The Planck Data and the Big Bang by Jake Hebert, Ph.D. *

On March 21, 2013, the European Space Agency (ESA) published a new image of the cosmic microwave background (CMB) radiation, generated from data collected by the Planck space telescope. Big Bang cosmologists interpret the CMB to be "left-over" radiation from a time about 380,000 years after the alleged Big Bang.1 These are the highest resolution images of the CMB to date.

The Planck probe's ability to detect minute temperature fluctuations (around a millionth of a degree Celsius) in the CMB is certainly technologically impressive. In order to measure these tiny fluctuations, the satellite's detectors were cooled to the incredibly low temperature of just a tenth of a degree above absolute zero (about -273 ºC)!2

These higher precision measurements have led to revisions in some of the numbers important to Big Bang cosmologists. They have now revised their estimate of the universe's age slightly upward to 13.8 billion years old. They have also made small revisions in their estimates for the amount of "dark energy" and "dark matter" they believe to exist.

Media outlets are making somewhat contradictory claims about the Planck data. It's being said that the data support the Big Bang model of the universe's origin, but also that there are unexpected features in the data. Great Britain's The Telegraph, for instance, said that "[n]ew images capturing the ‘oldest light' in the universe have confirmed the Big Bang theory, but revealed new mysteries that are not explained by current scientific models."3

In fact, the European Space Agency has noted that some of the unexplained features in the CMB may "well require new physics to be understood."4 The website of CNES, the French space agency, even went so far as to acknowledge that the existence of these anomalies in the CMB "might challenge the very foundations of cosmology."5

New physics? Challenging the foundations of cosmology? How then can Big Bang supporters claim that these new data confirm the Big Bang?

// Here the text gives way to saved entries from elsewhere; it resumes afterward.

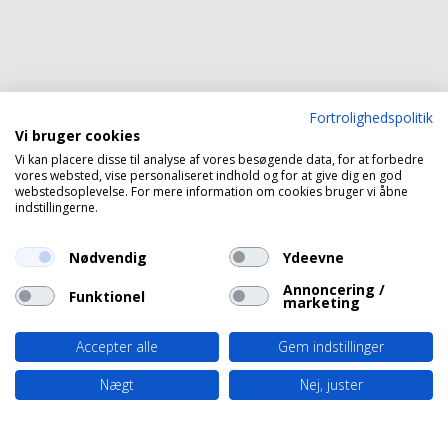
Fortrolighedspolitik
Vi bruger cookies
Vi kan placere disse til analyse af vores besøgende data, for at forbedre
vores websted, vise personaliseret indhold og for at give dig en god
webstedsoplevelse. For mere information om cookies bruger vi åbne
indstillingerne.
Nødvendig
Ydeevne
Annoncering /
Funktionel
marketing
Accepter alle
Gem indstillinger
Nægt
Nej, juster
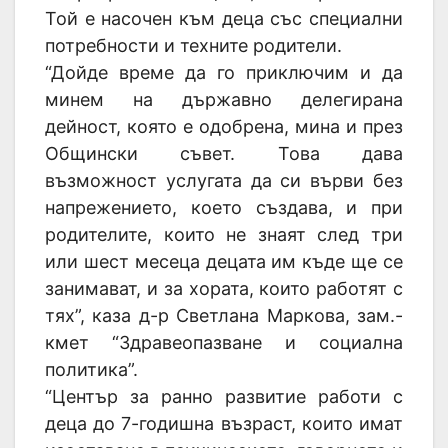
Той е насочен към деца със специални
потребности и техните родители.
“Дойде време да го приключим и да
минем на държавно делегирана
дейност, която е одобрена, мина и през
Общински съвет. Това дава
възможност услугата да си върви без
напрежението, което създава, и при
родителите, които не знаят след три
или шест месеца децата им къде ще се
занимават, и за хората, които работят с
тях”, каза д-р Светлана Маркова, зам.-
кмет “Здравеопазване и социална
политика”.
“Център за ранно развитие работи с
деца до 7-годишна възраст, които имат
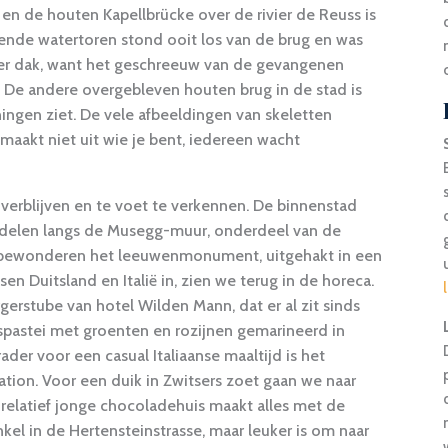
n de houten Kapellbrücke over de rivier de Reuss is
nde watertoren stond ooit los van de brug en was
der dak, want het geschreeuw van de gevangenen
 De andere overgebleven houten brug in de stad is
ingen ziet. De vele afbeeldingen van skeletten
maakt niet uit wie je bent, iedereen wacht
 verblijven en te voet te verkennen. De binnenstad
ndelen langs de Musegg-muur, onderdeel van de
bewonderen het leeuwenmonument, uitgehakt in een
en Duitsland en Italië in, zien we terug in de horeca.
gerstube van hotel Wilden Mann, dat er al zit sinds
lfspastei met groenten en rozijnen gemarineerd in
ader voor een casual Italiaanse maaltijd is het
tion. Voor een duik in Zwitsers zoet gaan we naar
 relatief jonge chocoladehuis maakt alles met de
inkel in de Hertensteinstrasse, maar leuker is om naar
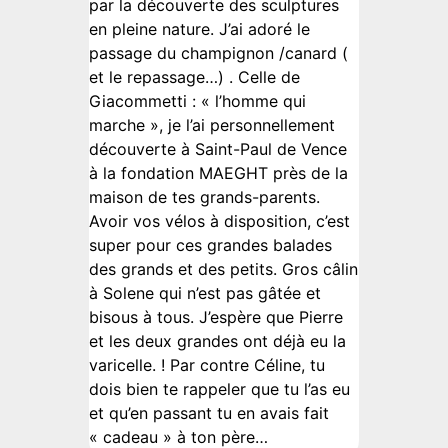
par la découverte des sculptures
en pleine nature. J’ai adoré le
passage du champignon /canard (
et le repassage…) . Celle de
Giacommetti : « l’homme qui
marche », je l’ai personnellement
découverte à Saint-Paul de Vence
à la fondation MAEGHT près de la
maison de tes grands-parents.
Avoir vos vélos à disposition, c’est
super pour ces grandes balades
des grands et des petits. Gros câlin
à Solene qui n’est pas gâtée et
bisous à tous. J’espère que Pierre
et les deux grandes ont déjà eu la
varicelle. ! Par contre Céline, tu
dois bien te rappeler que tu l’as eu
et qu’en passant tu en avais fait
« cadeau » à ton père…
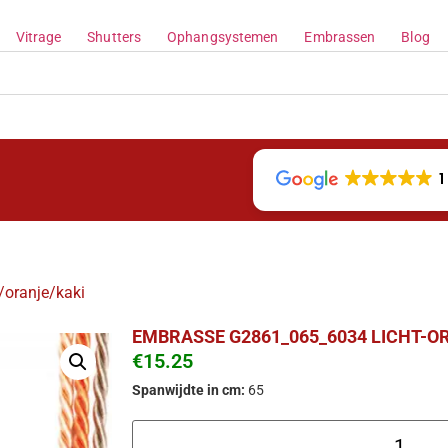
Vitrage
Shutters
Ophangsystemen
Embrassen
Blog
1
oranje/kaki
EMBRASSE G2861_065_6034 LICHT-O
€
15.25
Spanwijdte in cm:
65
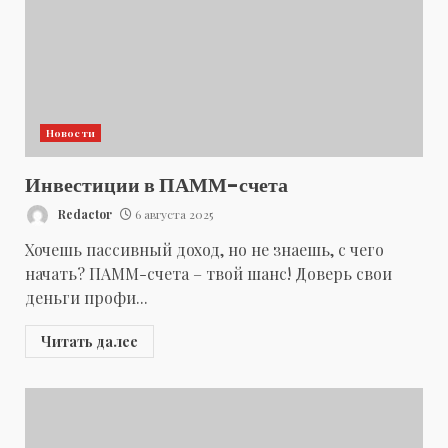
Новости
Инвестиции в ПАММ-счета
Redactor
6 августа 2025
Хочешь пассивный доход, но не знаешь, с чего
начать? ПАММ-счета – твой шанс! Доверь свои
деньги профи...
Читать далее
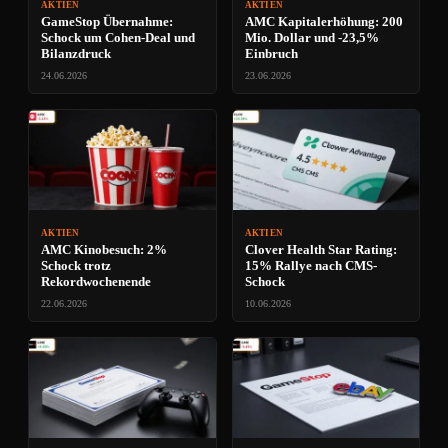
AKTIEN
AKTIEN
GameStop Übernahme:
AMC Kapitalerhöhung: 200
Schock um Cohen-Deal und
Mio. Dollar und -23,5%
Bilanzdruck
Einbruch
24.06.2026
23.06.2026
AKTIEN
AKTIEN
AMC Kinobesuch: 2%
Clover Health Star Rating:
Schock trotz
15% Rallye nach CMS-
Rekordwochenende
Schock
22.06.2026
10.06.2026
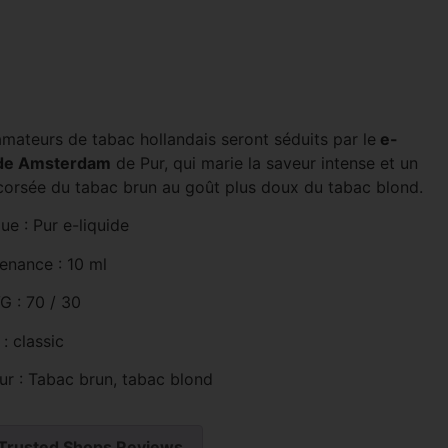
amateurs de tabac hollandais seront séduits par le
e-
ide Amsterdam
de Pur, qui marie la saveur intense et un
corsée du tabac brun au goût plus doux du tabac blond.
e : Pur e-liquide
enance : 10 ml
G : 70 / 30
: classic
ur : Tabac brun, tabac blond
Trusted Shops Reviews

Bible-believing Christians should welcome these higher-precision measurements. These data have confirmed the existence of an "asymmetry" in the CMB between opposite hemispheres of the sky that indicates a preferred or special direction in space. This so-called "axis of evil" had previously troubled Big Bang cosmologists, since the Big Bang model predicts that the universe should be isotropic, that is, the same in any direction in space. Hence there should not be any preferred directions in space! This is a fundamental assumption of Big Bang cosmology.6 As a consequence of this assumption, Big Bang cosmologists expect the CMB to be (with the exception of these very small temperature differences) isotropic, as well. And yet the Planck satellite has confirmed the existence of this anomaly which violates their assumption.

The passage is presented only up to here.